Que los lobos de Wall Street, transformados en cabras baladoras hechizadas por un flautista llamado Donald, comprendan que aislarse tras un muro de aranceles aduaneros es un suicidio para todos.
Y que, para que Estados Unidos vuelva a ser grande, no necesitamos un muro mexicano, sino una red de cadenas doradas tendidas, como en Rimbaud y Walt Whitman, de estrella a estrella, de democracia a democracia, de campanario a minarete y sinagoga.
Esperemos que el propio Trump, derrotado por la acumulación de años y el peso de sus propias victorias, cree (¿quién sabe?) una sorpresa en Kurdistán y Ucrania (¡y que empiece enviando a Elon Musk a Marte para ver si allí el suelo es tan luminiscente como el de sus montañas de bitcoines!).
Esperemos que Putin se convierta en un oso polar y, preso del calentamiento global, se desprenda de la capa de hielo rusa para derivar hacia el polo magnético.
Ojalá que Zelenski, después de haber sido Churchill, se convierta en Patton lanzando, en Crimea o en cualquier otro lugar, un ataque tan relámpago que invierta todos los equilibrios de poder (entonces Cincinato, habiendo trabajado tan bien, y ganado tan perfectamente, que vuelva a su primer amor, que es hacer reír y soñar a la gente).
Ojalá pudiera ver, en Odessa, Kharkiv y Mariúpol, los rostros rotos aprendiendo a sonreír de nuevo y jugando a las pistolas de agua con sus hijos y nietos.
Esperemos que Bashar sea sólo el primero de una cuerda de generales rusos caídos con pies de barro, que Erdogan sea el rey zombi, que los ayatolás acaben con los pies atascados en sus chadores y que Kim Jong-un, cansado de sus juguetes atómicos, decida pasarse al croquet.
Deseo que Israel, victorioso en todas partes, vuelva sin demora a la tierra de pioneros, poetas y profetas que nunca ha dejado de ser.
Deseo que, de Texas a Arabia, pasando por Pekín, resuene la voz de los ecologistas, la voz de una tierra enfadada que se ha convertido en un cementerio y que sólo espera, cuando siga un poco viva, volver a ser fuente de maravillas y enigmas.
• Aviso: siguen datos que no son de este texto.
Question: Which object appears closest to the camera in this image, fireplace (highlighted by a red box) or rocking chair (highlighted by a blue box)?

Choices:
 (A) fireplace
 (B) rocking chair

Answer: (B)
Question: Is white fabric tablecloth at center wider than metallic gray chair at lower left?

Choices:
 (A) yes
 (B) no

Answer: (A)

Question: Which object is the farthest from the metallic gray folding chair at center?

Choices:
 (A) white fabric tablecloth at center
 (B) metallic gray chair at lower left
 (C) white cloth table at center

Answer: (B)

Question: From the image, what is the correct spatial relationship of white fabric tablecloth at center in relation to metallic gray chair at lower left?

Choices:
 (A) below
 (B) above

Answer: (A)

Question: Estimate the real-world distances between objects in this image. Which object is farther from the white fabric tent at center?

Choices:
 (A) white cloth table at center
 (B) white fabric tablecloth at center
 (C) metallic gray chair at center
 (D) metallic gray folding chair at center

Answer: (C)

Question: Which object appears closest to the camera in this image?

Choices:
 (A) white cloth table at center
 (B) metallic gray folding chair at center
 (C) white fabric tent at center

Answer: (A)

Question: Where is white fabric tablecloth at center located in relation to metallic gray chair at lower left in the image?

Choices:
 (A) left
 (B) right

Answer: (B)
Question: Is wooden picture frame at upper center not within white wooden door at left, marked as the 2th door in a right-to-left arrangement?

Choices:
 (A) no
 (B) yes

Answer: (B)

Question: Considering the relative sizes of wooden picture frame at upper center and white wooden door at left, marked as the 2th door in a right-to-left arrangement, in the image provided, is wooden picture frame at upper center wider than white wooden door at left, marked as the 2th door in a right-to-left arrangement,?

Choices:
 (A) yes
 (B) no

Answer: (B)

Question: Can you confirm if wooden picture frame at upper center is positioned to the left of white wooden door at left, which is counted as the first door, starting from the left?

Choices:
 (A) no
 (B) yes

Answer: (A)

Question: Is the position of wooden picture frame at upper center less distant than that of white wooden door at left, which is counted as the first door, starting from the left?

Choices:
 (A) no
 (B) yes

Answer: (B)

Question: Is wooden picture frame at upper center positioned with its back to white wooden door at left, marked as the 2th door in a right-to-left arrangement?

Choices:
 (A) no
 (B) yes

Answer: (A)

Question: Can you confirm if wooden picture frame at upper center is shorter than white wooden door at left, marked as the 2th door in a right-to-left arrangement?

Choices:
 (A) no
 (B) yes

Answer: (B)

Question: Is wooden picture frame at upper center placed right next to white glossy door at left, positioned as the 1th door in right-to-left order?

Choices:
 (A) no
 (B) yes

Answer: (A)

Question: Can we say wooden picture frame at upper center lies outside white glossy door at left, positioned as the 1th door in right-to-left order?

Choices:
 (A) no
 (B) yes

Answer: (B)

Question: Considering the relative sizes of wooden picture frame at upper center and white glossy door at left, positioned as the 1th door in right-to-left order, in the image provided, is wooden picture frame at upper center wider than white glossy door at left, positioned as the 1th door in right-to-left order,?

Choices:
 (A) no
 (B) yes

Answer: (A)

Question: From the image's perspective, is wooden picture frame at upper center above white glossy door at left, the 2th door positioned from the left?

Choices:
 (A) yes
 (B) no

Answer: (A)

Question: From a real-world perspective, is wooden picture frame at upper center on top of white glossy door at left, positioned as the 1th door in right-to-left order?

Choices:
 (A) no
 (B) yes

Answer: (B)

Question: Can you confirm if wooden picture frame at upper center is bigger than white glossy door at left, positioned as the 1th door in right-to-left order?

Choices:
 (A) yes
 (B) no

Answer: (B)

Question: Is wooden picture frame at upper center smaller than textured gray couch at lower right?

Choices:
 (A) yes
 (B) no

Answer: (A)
Un deseo de que, haciéndome eco de François Villon, que sigue esperando su respuesta, sepamos por fin adónde han ido a parar las nieves de antaño.
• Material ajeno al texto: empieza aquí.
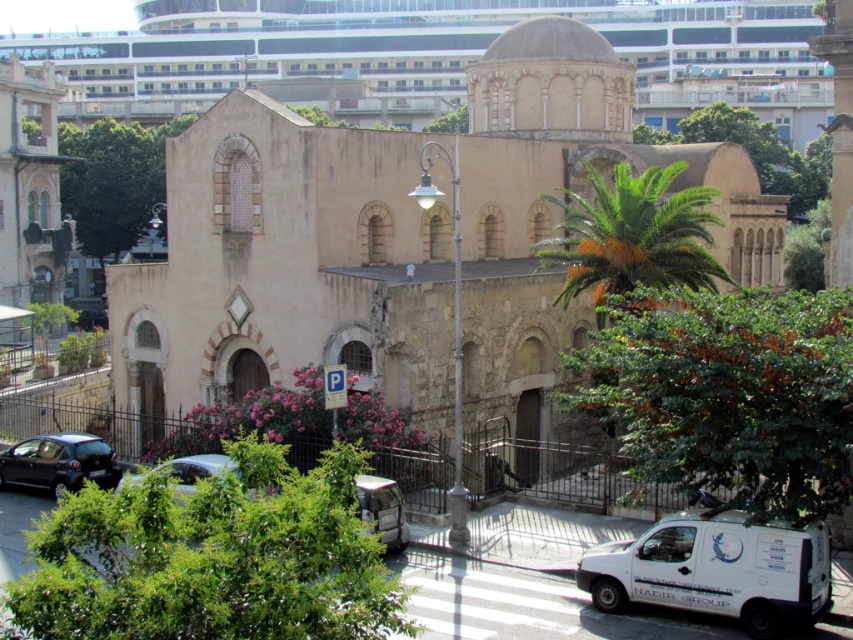 Question: Which point is closer to the camera taking this photo?

Choices:
 (A) (558, 301)
 (B) (733, 561)
 (C) (50, 477)
 (D) (502, 365)

Answer: (B)

Question: Does white matte van at lower right have a lesser width compared to shiny black car at lower left?

Choices:
 (A) no
 (B) yes

Answer: (B)

Question: Considering the real-world distances, which object is closest to the metallic silver car at lower left?

Choices:
 (A) white matte van at lower right
 (B) metallic silver van at lower center
 (C) green leafy palm tree at center
 (D) shiny black car at lower left

Answer: (D)

Question: Which point is closer to the camera?

Choices:
 (A) (180, 472)
 (B) (364, 497)
 (C) (612, 566)
 (D) (21, 440)

Answer: (C)

Question: Is green leafy palm tree at center further to the viewer compared to metallic silver van at lower center?

Choices:
 (A) no
 (B) yes

Answer: (B)

Question: Does beige stone church at center lie in front of white matte van at lower right?

Choices:
 (A) no
 (B) yes

Answer: (A) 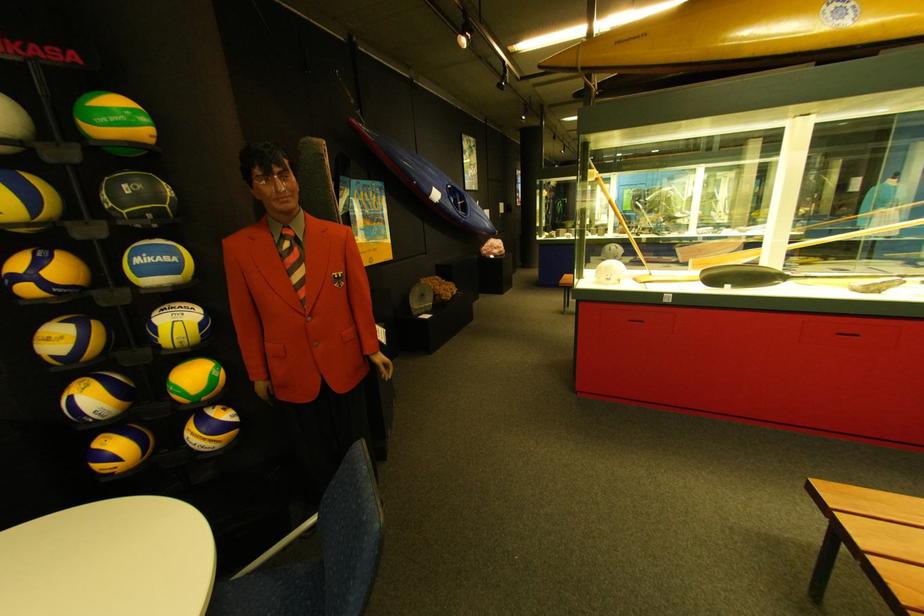 Describe the element at coordinates (114, 121) in the screenshot. Image resolution: width=924 pixels, height=616 pixels. I see `the green and yellow volleyball` at that location. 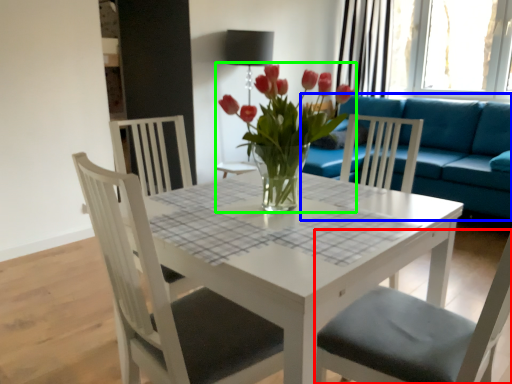 Question: Based on their relative distances, which object is farther from chair (highlighted by a red box)? Choose from studio couch (highlighted by a blue box) and houseplant (highlighted by a green box).

Choices:
 (A) studio couch
 (B) houseplant

Answer: (A) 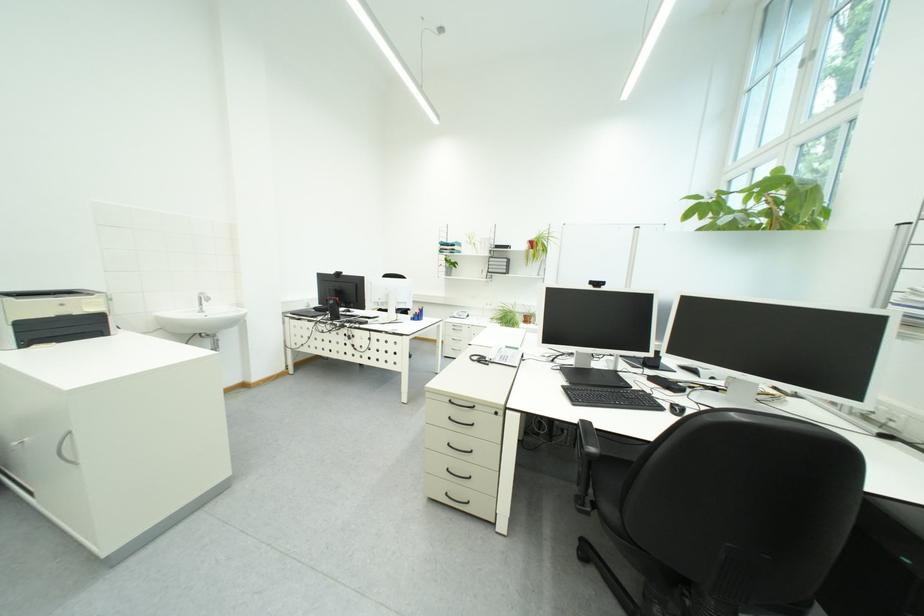 What do you see at coordinates (52, 306) in the screenshot?
I see `a printer scanner lid` at bounding box center [52, 306]. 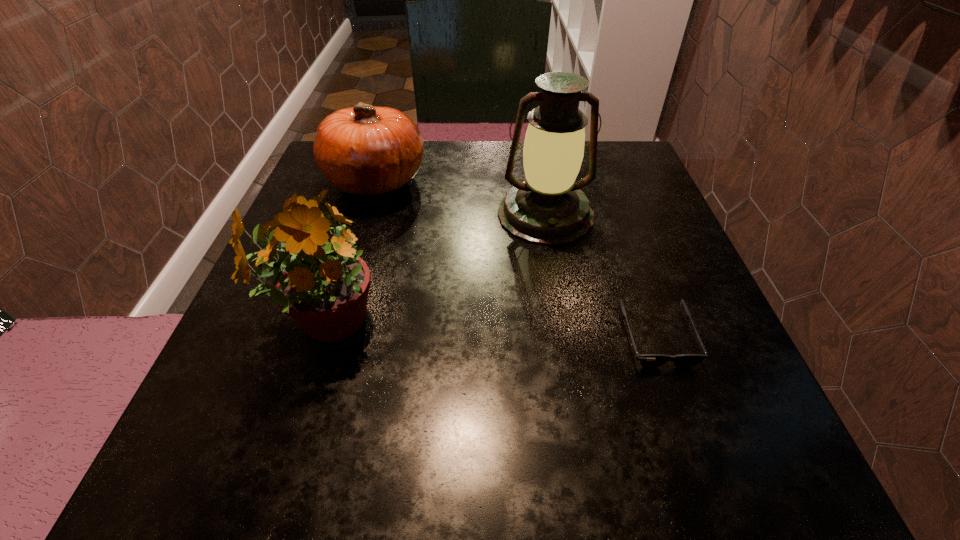 Locate an element on the screen. This screenshot has width=960, height=540. vacant space at the near left corner of the desktop is located at coordinates (224, 457).

Where is `vacant area that lies between the lantern and the flowerpot`? The image size is (960, 540). vacant area that lies between the lantern and the flowerpot is located at coordinates (435, 268).

This screenshot has height=540, width=960. What are the coordinates of `empty space that is in between the shortest object and the flowerpot` in the screenshot? It's located at (490, 330).

Identify the location of free space between the lantern and the flowerpot. Image resolution: width=960 pixels, height=540 pixels. (435, 268).

The image size is (960, 540). Find the location of `empty space between the lantern and the shortest object`. empty space between the lantern and the shortest object is located at coordinates (601, 277).

In order to click on free area in between the lantern and the flowerpot in this screenshot , I will do `click(435, 268)`.

Where is `free area in between the pumpkin and the shortest object`? This screenshot has height=540, width=960. free area in between the pumpkin and the shortest object is located at coordinates pyautogui.click(x=516, y=260).

At what (x,y) coordinates should I click in order to perform the action: click on free spot between the pumpkin and the shortest object. Please return your answer as a coordinate pair (x, y). Image resolution: width=960 pixels, height=540 pixels. Looking at the image, I should click on (516, 260).

This screenshot has height=540, width=960. In order to click on vacant area between the lantern and the flowerpot in this screenshot , I will do `click(435, 268)`.

Locate an element on the screen. the second closest object relative to the lantern is located at coordinates [x=646, y=360].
Deseo que surjan Cabezas Doradas que, como Claudel, Lautréamont o aventureros más humildes, vuelvan a gritar: "¡Adelante, hacia el oeste, hacia el este, hacia el sur, hacia el norte!".
Para los amantes de los viajes y la exploración, he aquí un deseo de un mundo en el que los soles húmedos, los cielos nublados, los techos ricos, los espejos profundos y el negocio del amor o la muerte ya no tengan que fotografiarse en Instagram.
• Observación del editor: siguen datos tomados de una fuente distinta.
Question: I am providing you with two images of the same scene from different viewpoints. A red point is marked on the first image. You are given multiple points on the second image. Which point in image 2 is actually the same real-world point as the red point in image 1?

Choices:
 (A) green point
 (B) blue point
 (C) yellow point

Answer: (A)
Deseo volver a ver, al menos una vez este año, lo que el hombre creyó ver.
Deseo poder decir, una vez más, que el mundo nunca empezó y que ayer es, de hecho, mañana.
Que las voces de los buenos escritores que he visto nacer y que publican estos días suenen como trompetas, o fugas, haciendo añicos los muros de Jericó desde fuera y desde dentro.
Yo también hago votos por haber dicho tan bien mi última palabra, que sea para mí un amanecer y que continúe, valiente, mi lucha contra el nihilismo y las almas bajas.
En el vado del muérdago, oh, feliz año nuevo. ¿Quién sabe? Quizá este año sólo se tomen en serio las ensoñaciones.